Nel 2017 le viti sono state poi trasferite in campo e qui si sono sviluppate per tre anni fino ad arrivare ad oggi, il 2020, quando le prime 600 piante dovrebbero produrre le prime uve. Uve che questo settembre verranno raccolte e valutate. La crescita della pianta è sempre monitorata per escludere le viti meno promettenti e dei 600 esemplari solo le uve di 50-100 viti verranno trasformate in mosto che verrà poi analizzato secondo diversi parametri.

Le viti che supereranno il 'test del mosto' accederanno alla fase successiva: il prossimo anno con gli acini prodotti dalla decina di piante selezionate verranno fatte delle micro-vinificazioni.
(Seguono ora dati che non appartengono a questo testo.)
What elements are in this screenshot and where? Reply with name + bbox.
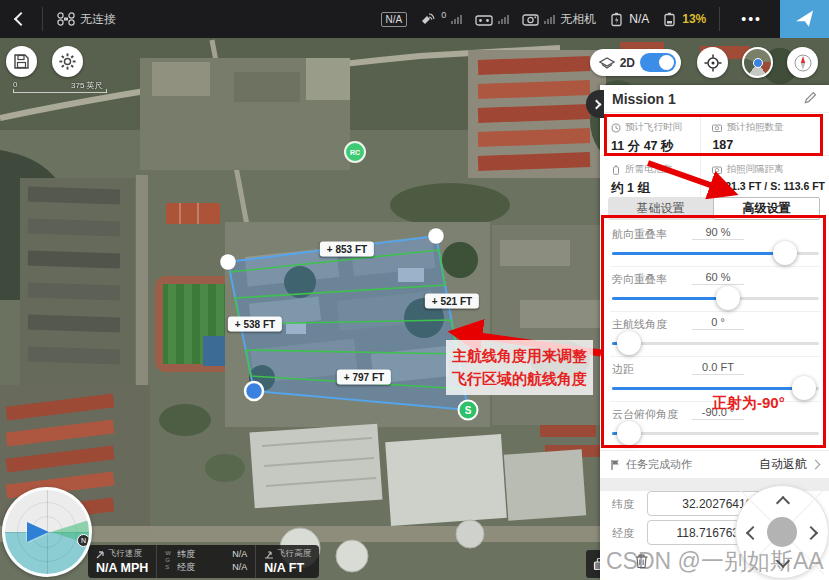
slider-thumb[interactable] [792,376,816,400]
gps-signal-bars-icon [451,15,462,24]
slider-thumb[interactable] [773,241,797,265]
locate-button[interactable] [697,47,728,78]
altitude-value: N/A FT [264,561,311,575]
stat-value: F: 21.3 FT / S: 113.6 FT [712,180,825,192]
altitude-icon [264,550,274,559]
speed-arrow-icon [96,550,105,559]
slider-fill [612,387,816,390]
course-overlap-slider[interactable] [612,252,819,255]
edge-distance-label: + 538 FT [228,317,282,332]
slider-thumb[interactable] [617,331,641,355]
divider [719,7,720,31]
crosshair-icon [704,54,722,72]
rc-signal-status[interactable] [475,13,509,26]
gimbal-pitch-slider[interactable] [612,432,819,435]
dpad-down-button[interactable] [776,554,790,568]
stat-value: 11 分 47 秒 [611,138,696,155]
margin-value-field[interactable]: 0.0 FT [692,361,744,375]
tab-basic-settings[interactable]: 基础设置 [608,197,713,220]
rc-battery-status[interactable]: 13% [662,12,706,27]
map-scale: 0 375 英尺 [13,80,113,89]
app-screen: S RC + 853 FT + 521 FT + 538 FT + 797 FT… [0,0,829,580]
dpad-up-button[interactable] [776,496,790,510]
back-button[interactable] [0,0,42,38]
more-menu-button[interactable]: ••• [733,11,770,27]
dpad-center-button[interactable] [767,517,797,547]
tab-advanced-settings[interactable]: 高级设置 [713,197,820,220]
save-mission-button[interactable] [6,46,37,77]
mission-title: Mission 1 [612,91,676,107]
map-scale-start: 0 [13,80,17,89]
slider-label: 旁向重叠率 [612,272,667,287]
side-overlap-value-field[interactable]: 60 % [692,271,744,285]
speed-label: 飞行速度 [108,548,142,560]
stat-label: 所需电池数 [625,163,673,176]
aircraft-status[interactable]: 无连接 [57,11,116,28]
camera-icon [522,13,539,26]
map-2d-toggle[interactable] [640,53,676,72]
longitude-label: 经度 [612,526,634,541]
finish-action-row[interactable]: 任务完成动作 自动返航 [600,450,829,478]
settings-button[interactable] [52,46,83,77]
attitude-compass[interactable]: N [2,487,92,577]
stat-photo-interval: 拍照间隔距离 F: 21.3 FT / S: 113.6 FT [700,155,829,197]
slider-label: 云台俯仰角度 [612,407,678,422]
drone-icon [57,12,75,26]
side-overlap-slider[interactable] [612,297,819,300]
telemetry-speed: 飞行速度 N/A MPH [88,545,156,578]
aircraft-battery-value: N/A [629,12,649,26]
gps-status[interactable]: 0 [420,12,462,26]
rc-battery-icon [662,12,677,27]
compass-reset-button[interactable] [787,47,818,78]
slider-label: 主航线角度 [612,317,667,332]
battery-icon [611,165,621,175]
slider-label: 航向重叠率 [612,227,667,242]
camera-signal-status[interactable]: 无相机 [522,11,596,28]
connection-status-text: 无连接 [80,11,116,28]
edit-mission-name-button[interactable] [804,90,817,108]
altitude-label: 飞行高度 [277,548,311,560]
top-bar-right: N/A 0 无相机 N/A 13% [381,7,780,31]
stat-label: 拍照间隔距离 [726,163,783,176]
telemetry-lng-value: N/A [232,561,247,574]
dpad-left-button[interactable] [746,526,760,540]
map-mode-control: 2D [590,49,681,76]
interval-icon [712,166,722,174]
annotation-ortho-note: 正射为-90° [712,394,785,413]
latitude-label: 纬度 [612,497,634,512]
margin-slider[interactable] [612,387,819,390]
route-angle-value-field[interactable]: 0 ° [692,316,744,330]
compass-needle-icon [793,53,813,73]
takeoff-button[interactable] [780,0,829,38]
slider-thumb[interactable] [716,286,740,310]
slider-fill [612,252,794,255]
back-chevron-icon [14,12,28,26]
gear-icon [58,52,77,71]
telemetry-lat-label: 纬度 [177,548,195,561]
delete-mission-button[interactable] [634,553,649,573]
telemetry-position: WGS 纬度N/A 经度N/A [156,545,255,578]
satellite-icon [420,12,436,26]
map-mode-label: 2D [620,56,635,70]
stat-label: 预计拍照数量 [726,121,783,134]
slider-label: 边距 [612,362,634,377]
aircraft-battery-status[interactable]: N/A [609,12,649,27]
satellite-count: 0 [441,10,446,20]
rc-battery-value: 13% [682,12,706,26]
map-scale-line [13,92,107,93]
wgs-label: WGS [165,548,173,574]
dpad-right-button[interactable] [804,526,818,540]
camera-status-text: 无相机 [560,11,596,28]
aircraft-battery-icon [609,12,624,27]
telemetry-lat-value: N/A [232,548,247,561]
course-overlap-value-field[interactable]: 90 % [692,226,744,240]
chevron-right-icon [592,99,602,109]
stat-flight-time: 预计飞行时间 11 分 47 秒 [600,114,700,155]
toggle-knob [659,55,674,70]
route-angle-slider[interactable] [612,342,819,345]
slider-thumb[interactable] [617,421,641,445]
minimap-button[interactable] [742,47,773,78]
north-indicator: N [77,534,90,547]
camera-signal-bars-icon [544,15,555,24]
telemetry-altitude: 飞行高度 N/A FT [255,545,319,578]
Allora sì che si potrà mettere a confronto il vino proveniente da Glera e quello invece prodotto dal suo parente resistente, che non si può fregiare del titolo di Glera in quanto frutto di un incrocio.

Ma il lavoro di miglioramento genetico non si ferma qui. Già, perché il prossimo anno entreranno in produzione altre 4mila viti e anche queste dovranno essere testate in campo, poi a livello di mosto e infine di vino. In tutto il progetto prevede di far germinare e testare 60mila viti, 12mila delle quali saranno fatte crescere in campo e solo per una piccola frazione si arriverà alla micro-vinificazione.

E mentre si effettuano i test su mosto e vino, delle viti più promettenti vengono prese delle gemme per la propagazione. Le viti selezionate per la sperimentazione successiva verranno poi piantate in aziende viticole rappresentative dei diversi areali della zona del prosecco: collina, mezza collina e pianura. L'obiettivo è quello di verificare l'adattamento della nuova varietà ai microclimi e terreni locali. Solo quelle che anche in condizioni di campo aperto avranno dimostrato di avere ottime performance saranno poi moltiplicate per test su larga scala e, si spera, avviate alla commercializzazione.
 

Il ruolo della Glera resistente in una produzione sostenibile

Se tutto andrà come programmato alla fine si dovrebbe avere una manciata di nuove varietà, molto simili alla Glera, ma portatrici di tratti di resistenza. Che tuttavia si dovranno scontrare con i disciplinari di produzione. Già, perché oggi per produrre prosecco serve un 85% di uve da Glera. "Credo che questi vitigni resistenti potrebbero trovare spazio in quel 15% di uve non-Glera che il disciplinare ammette e che oggi vede soprattutto l'uso di Pinot o Chardonnay", spiega Velasco. "Sarebbero vitigni che si potrebbero coltivare in quelle aree sensibili, magari vicino ai centri abitati, perché non richiedono trattamenti e sarebbero quindi maggiormente accettati dalla popolazione".

Perché tutto questo sia possibile serve il via libera da parte dello Stato, che deve autorizzare le nuove varietà, e dal consorzio di tutela, che deve accettarne l'impiego. Improbabile invece una sostituzione totale dell'attuale Glera con quella 'resistente'. "Per quanto si possa essere bravi e fortunati è abbastanza difficile avere dei vitigni così simili all'esistente da sostituirli. Non è da escludere, magari nel lungo periodo, ma non è certamente probabile".